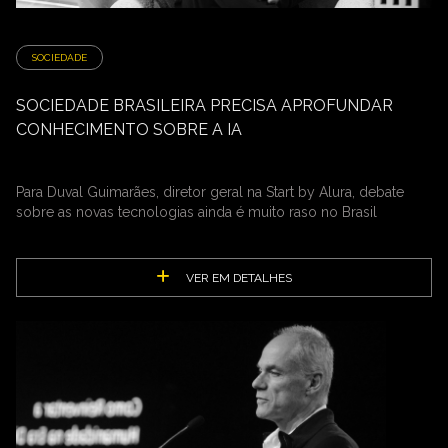
SOCIEDADE
SOCIEDADE BRASILEIRA PRECISA APROFUNDAR
CONHECIMENTO SOBRE A IA
Para Duval Guimarães, diretor geral na Start by Alura, debate
sobre as novas tecnologias ainda é muito raso no Brasil
VER EM DETALHES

» **EXERCISE DIRECTIONS**
Copy the whole of the material above exactly, and exclude every picture.

» **THE ANSWER**
SOCIEDADE
SOCIEDADE BRASILEIRA PRECISA APROFUNDAR
CONHECIMENTO SOBRE A IA
Para Duval Guimarães, diretor geral na Start by Alura, debate
sobre as novas tecnologias ainda é muito raso no Brasil
VER EM DETALHES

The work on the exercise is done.